Once again, post 2019 ABSA Cape Epic - and looking at some of the athletes we work with, from Top 25 to just finishing - experience is not something that can be fast-tracked or downloaded onto a human’s hard drive - it takes time, effort, hardship, euphoria and teaches us patience and humility. 

Having founded DaisyWay coaching as your professional cycling career was winding down in 1999, did you struggle to adjust back to 'normal life’?

Hell yes! I never want to go through something like that again!  

One loses one’s identity - I was "Erica, the Cyclist”.  Now I’ll only be “Erica”.  Well, that’s how I saw it.  However, “we are not judged by how many times we win or lose, but by how we play the game”  (Thinking Body, Dancing Mind).

I was fortunate to have been invited to work with some of the greatest sports event legends, for a 3 year period, 
post racing career:  Rick Sutton and Mitch Wippern, on some of the biggest cycling events in the world (Sea Otter Classic, NORBA Series, UCI World Cup events, in North America).  And in this way, I am still very much involved in the industry, just in a different role.  This certainly eased the transition, and over time, has allowed me to make a living from the sport without sacrificing any of the passion I have for it.

I’m passionate about helping people see their potential within themselves.

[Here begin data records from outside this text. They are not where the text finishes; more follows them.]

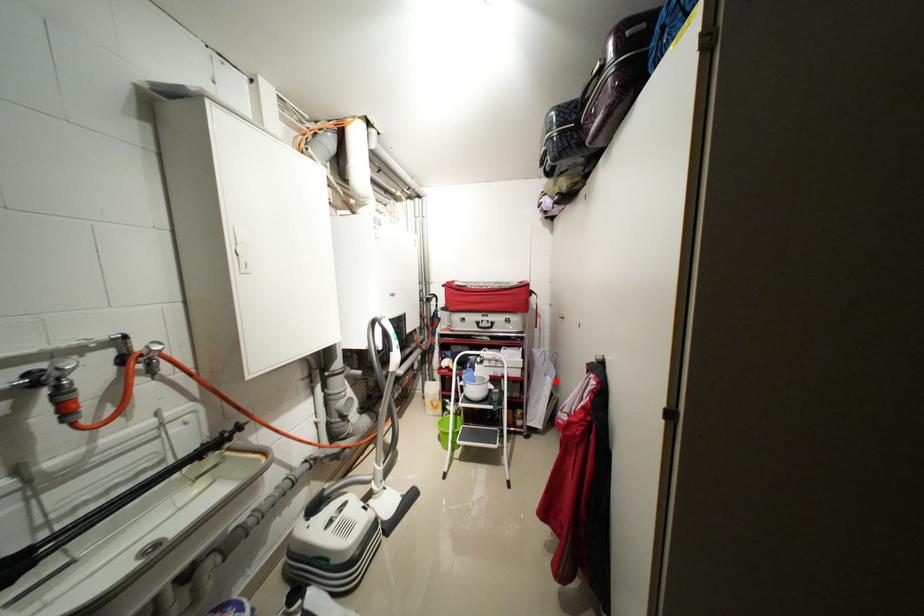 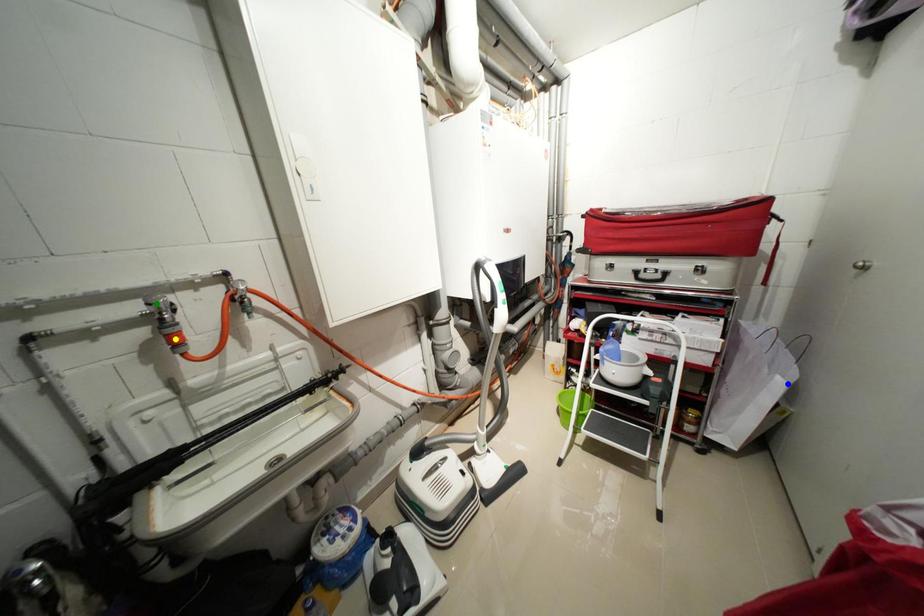 Question: I am providing you with two images of the same scene from different viewpoints. A red point is marked on the first image. You are given multiple points on the second image. Which point in image 2 represents the same 3d spot as the red point in image 1?

Choices:
 (A) green point
 (B) blue point
 (C) yellow point

Answer: (B) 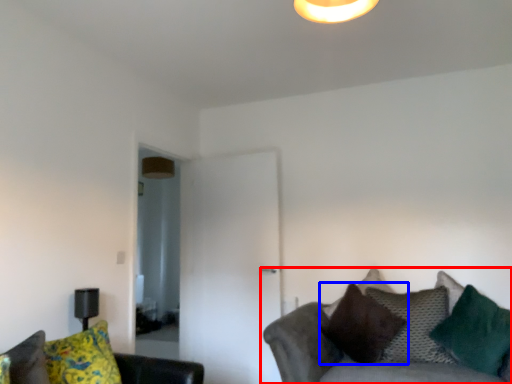 Question: Which object is further to the camera taking this photo, studio couch (highlighted by a red box) or pillow (highlighted by a blue box)?

Choices:
 (A) studio couch
 (B) pillow

Answer: (B) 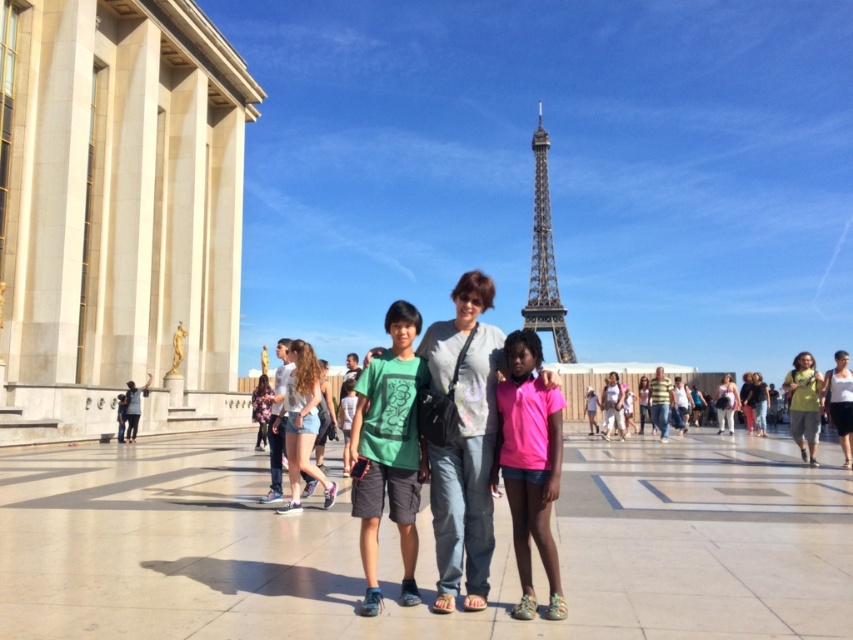 Is point (314, 368) positioned after point (660, 435)?

No, it is in front of (660, 435).

Does point (293, 508) lie in front of point (660, 394)?

Yes, it is in front of point (660, 394).

I want to click on denim shorts at lower left, so click(302, 422).

Locate an element on the screen. The image size is (853, 640). denim shorts at lower left is located at coordinates tap(302, 422).

Is light gray cotton shirt at center positioned before light yellow fabric dress at center?

Yes, light gray cotton shirt at center is in front of light yellow fabric dress at center.

In the scene shown: Is light gray cotton shirt at center smaller than light yellow fabric dress at center?

No, light gray cotton shirt at center is not smaller than light yellow fabric dress at center.

Between point (440, 456) and point (845, 394), which one is positioned in front?

Point (440, 456) is in front.

Locate an element on the screen. The height and width of the screenshot is (640, 853). light gray cotton shirt at center is located at coordinates (463, 442).

In the scene shown: Between light gray cotton shirt at center and green matte t-shirt at center, which one is positioned lower?

green matte t-shirt at center is lower down.

Does light gray cotton shirt at center lie behind green matte t-shirt at center?

That is True.

Between point (486, 426) and point (393, 481), which one is positioned in front?

Point (393, 481)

Coaching is where I have landed up and it is one of the most fulfilling roles one could have wished for.

3. As a coach, where do you think an average recreational mountain biker can make the biggest improvement to their riding?

Money can buy you a fast car, with lots of horse power and flashy speed.  It can buy you the greatest, lightest, most sought-after bicycle.  What it cannot buy you is handling, pedalling, cycling and technical skill that is required to be able to “arrive on the scene” and hit the downhill trails as fast as “another".  As mentioned before, brilliant mtb skills take time to develop, practice and perfect.

There are five basic skills, that, if tackled early on, will filter into all the other higher level skills, ensuring a much quicker rise to higher level of ability.  However, the “need for speed” on climbs and out on the road seem to super-cede the laborious task of tackling those forgotten grass field cone sessions ;)

4. Has having your kids start to ride more regularly and enter events changed your attitude towards the sport?  

It has brought to the fore, the reality of how long it takes to get “really good” at something.

Too much, too early is not the best way to get results you expect.  


5. What has been your proudest moment in cycling? 

Seeing my kids racing their bikes on the downhills (they do downhill racing).  

They are free.  

Downhill is not an endurance sport, but a skills sport (in cycling) - please don’t get me wrong:  you have to be very fit (eventually) if you want to be competitive in DH racing. However, they are free, cool, left to their own devices, and most importantly, learning the art of the skills of mtb in order to make it down the hill, quickly and safely.


About #5Questions: This 10 part series of interviews aims to highlight characters, from industry insiders to professional racers, who have shaped South Africa's cycling landscape.